The Social Setting in the Catacombs of Rome – Prestentation hold at the Annual SBL 2017 in Boston

For this presntation, I took a closer look on the social setting of the deceased in one of the earliest nucleus of the Priscilla Catacombs, Rome. It was the first of several papers presented  in the Art and Religions of Antiquity Program Unit at the joint Annual Meeting of the  Society of Biblical Literature (SBL) and the American Academy of Religion 2017, in Boston, MA.


Égalité? Fraternité? Misère?
Reflections on the Social Structure of the First „Christian“ Catacombs in the Suburbs of Rome
by Dr. András Handl

“Let there be no heavy charge for burying people in the cemetery/tomb, for it belongs to all the poor.” The exhortation of the so-called Traditio Apostolica (Apostolic tradition) puts the communis opinio on the main function of the “Christian” catacombs of Rome in a nutshell: they are originated as graveyards for the poor and, in their homogeneous appearance, reflect uniformity: a visualization of the Pauline ethos (Gal 3,28), an expression of the “equality-principle” of the new faith. The red-brownish monotony of endless galleries might create such an impression.
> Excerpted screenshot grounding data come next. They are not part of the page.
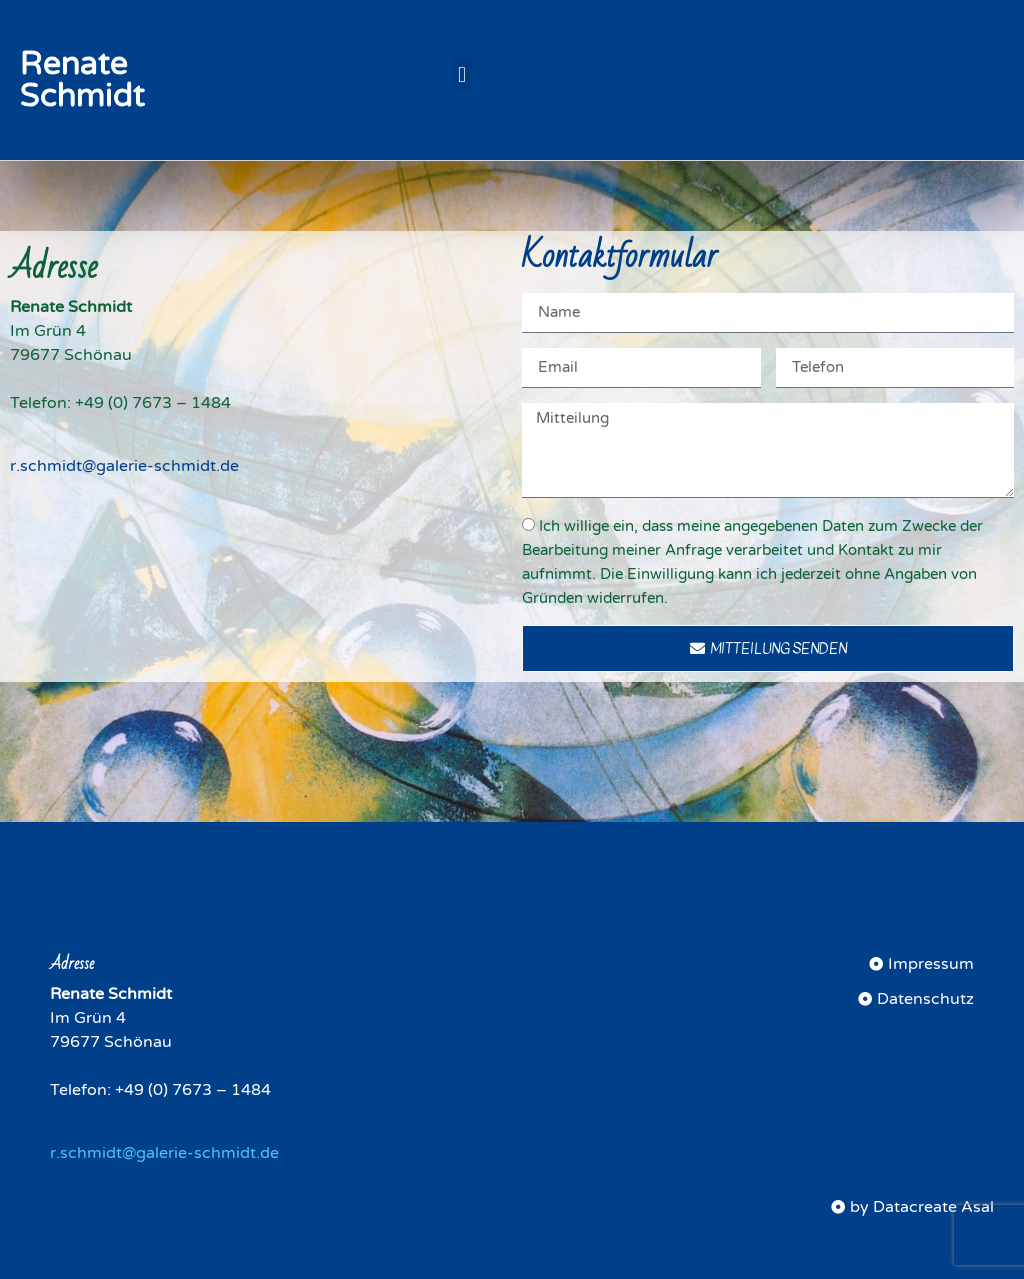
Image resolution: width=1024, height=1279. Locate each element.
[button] (462, 75)
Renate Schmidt (82, 80)
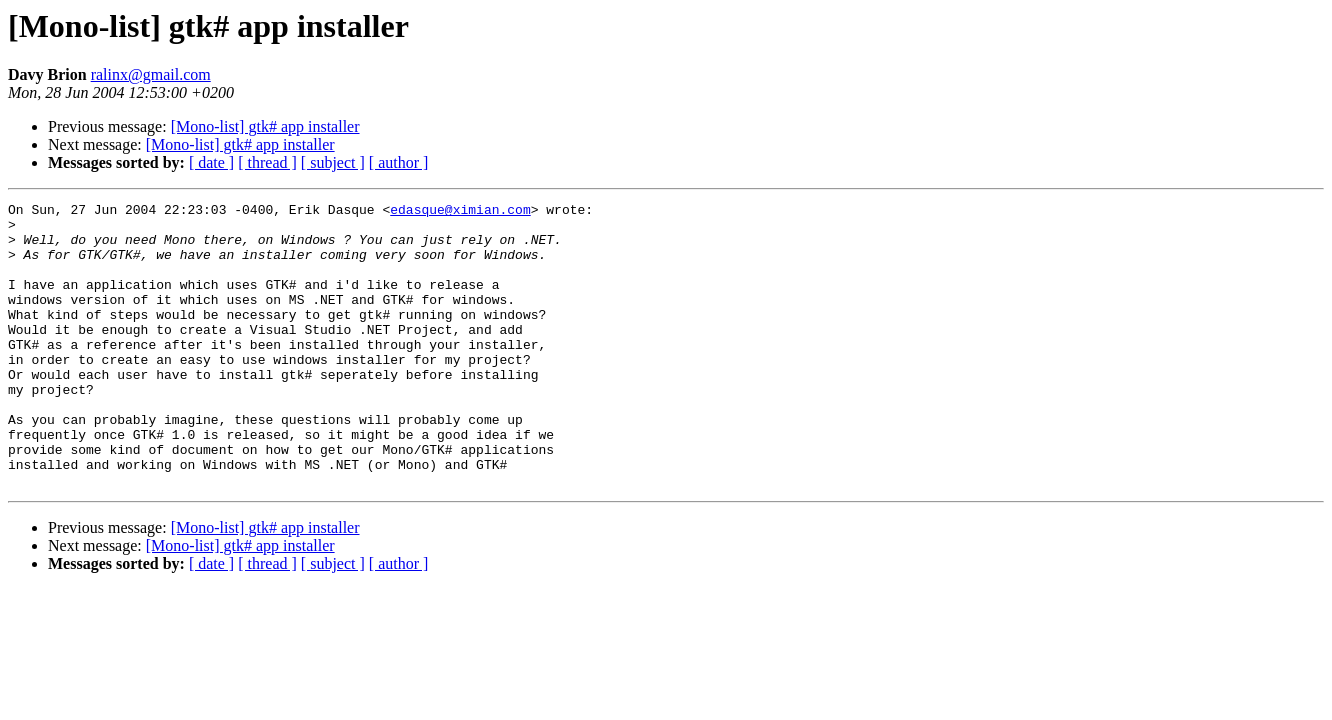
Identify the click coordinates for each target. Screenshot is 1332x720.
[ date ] (211, 162)
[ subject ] (333, 162)
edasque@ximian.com (460, 212)
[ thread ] (267, 162)
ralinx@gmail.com (151, 74)
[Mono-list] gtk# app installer (265, 126)
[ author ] (399, 162)
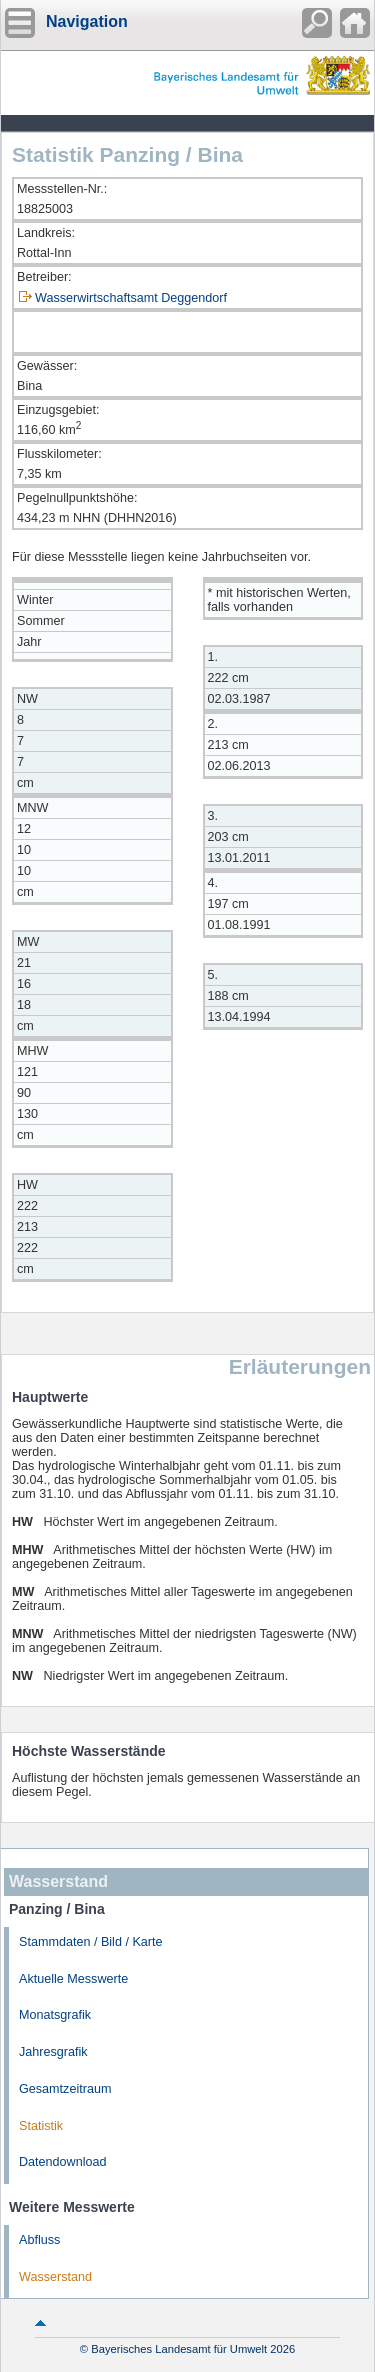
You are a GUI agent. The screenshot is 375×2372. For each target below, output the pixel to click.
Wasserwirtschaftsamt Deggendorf (131, 298)
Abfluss (39, 2240)
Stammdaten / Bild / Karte (91, 1942)
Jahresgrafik (53, 2052)
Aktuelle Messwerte (73, 1979)
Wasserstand (55, 2277)
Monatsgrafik (55, 2015)
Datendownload (63, 2162)
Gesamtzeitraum (65, 2089)
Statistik (41, 2126)
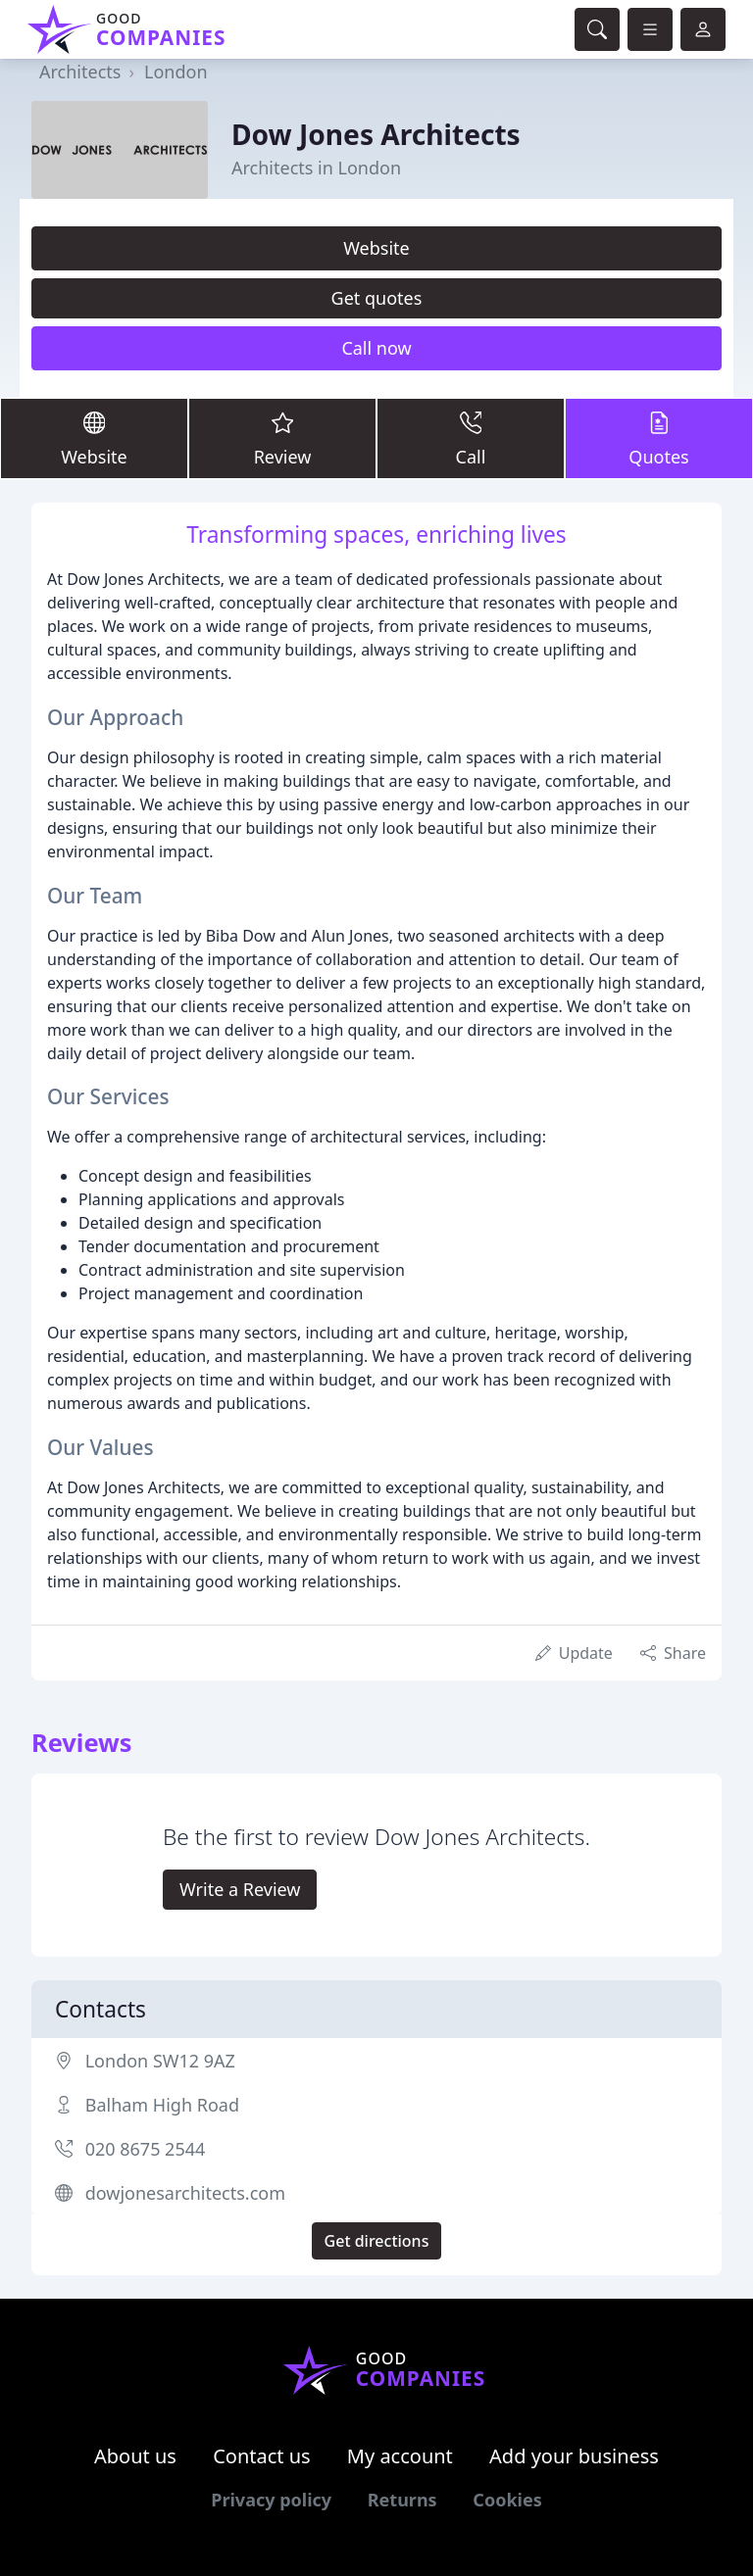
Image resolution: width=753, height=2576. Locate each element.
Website (376, 248)
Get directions (377, 2241)
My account (400, 2456)
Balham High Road (162, 2104)
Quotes (658, 437)
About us (135, 2456)
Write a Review (239, 1889)
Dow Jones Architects (376, 134)
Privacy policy (271, 2499)
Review (282, 437)
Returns (402, 2499)
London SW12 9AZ (160, 2060)
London (176, 71)
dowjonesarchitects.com (185, 2193)
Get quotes (377, 298)
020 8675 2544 (145, 2149)
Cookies (507, 2499)
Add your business (574, 2456)
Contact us (262, 2456)
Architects (80, 71)
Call (470, 437)
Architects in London (316, 167)
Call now (376, 348)
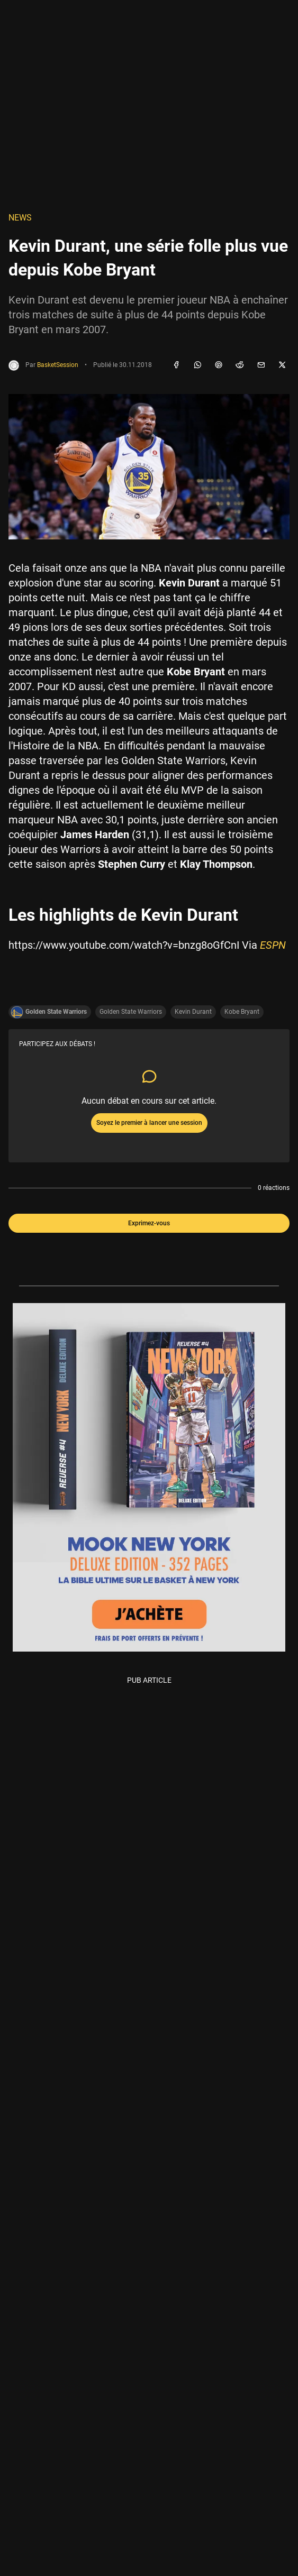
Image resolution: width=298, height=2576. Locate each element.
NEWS (20, 218)
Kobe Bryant (241, 1011)
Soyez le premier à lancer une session (149, 1122)
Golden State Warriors (131, 1011)
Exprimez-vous (149, 1223)
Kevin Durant (193, 1011)
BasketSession (57, 365)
But what kind of story do the graves of these subterranean cemeteries really tell?

The present contribution aims to “dig deeper” and offers a unique insight into the social structure of the catacombs. One of the oldest and relatively well preserved nucleus of the Catacombs of Priscilla, the so-called arenario centrale, dated approx. between 210 and 240 serves this endeavour. A systematic data collection, supported by the techniques of a survey, was carried out in the entire region and focused on the tombs and their immediate context. Recorded is the tomb typology, size, allocation, decoration, and if any traces remained, the cover material. These little yet significant features reflects (financial) efforts made for the preservation of the defunct’s body and memory. In this context, the epigraphic evidence is essential. Although the inscriptions are shaped by “archaic brevity”, they bear essential facts like name, sex, potentially the most frequently used language of the deceased, indicators of religious attitude, and occasionally also the age, donor and profession.

The analysis combines newly compelled evidence with already known materials, such as epigraphic collections or topography. The combination of these data does not only facilitate the contextualization of an individual tomb or text within the funeral complex, it also opens a new perspective on social structure of the defuncts. Calculating proportions, supported by methods of descriptive statistic, helps to emphasize tendencies and provides new information on general demographic figures such as child mortality, (average) age of death, life expectancy and so on. The newly collected data also open the door for the investigation of particular aspects, e.g. that of gender: Were man and woman equal in their death or is there an observable disparity between both sexes? Another advantage of taking a descriptive perspective is that typological economic and sociological differences are more easily comparable at a statistical level. Based on new evidence, the current contribution sheds some light on the mysterious beginnings of the subterranean complexes, provides insights on the economical potential of the occupants and brings more differentiation into their alleged “poor” and “egalitarian” social reality.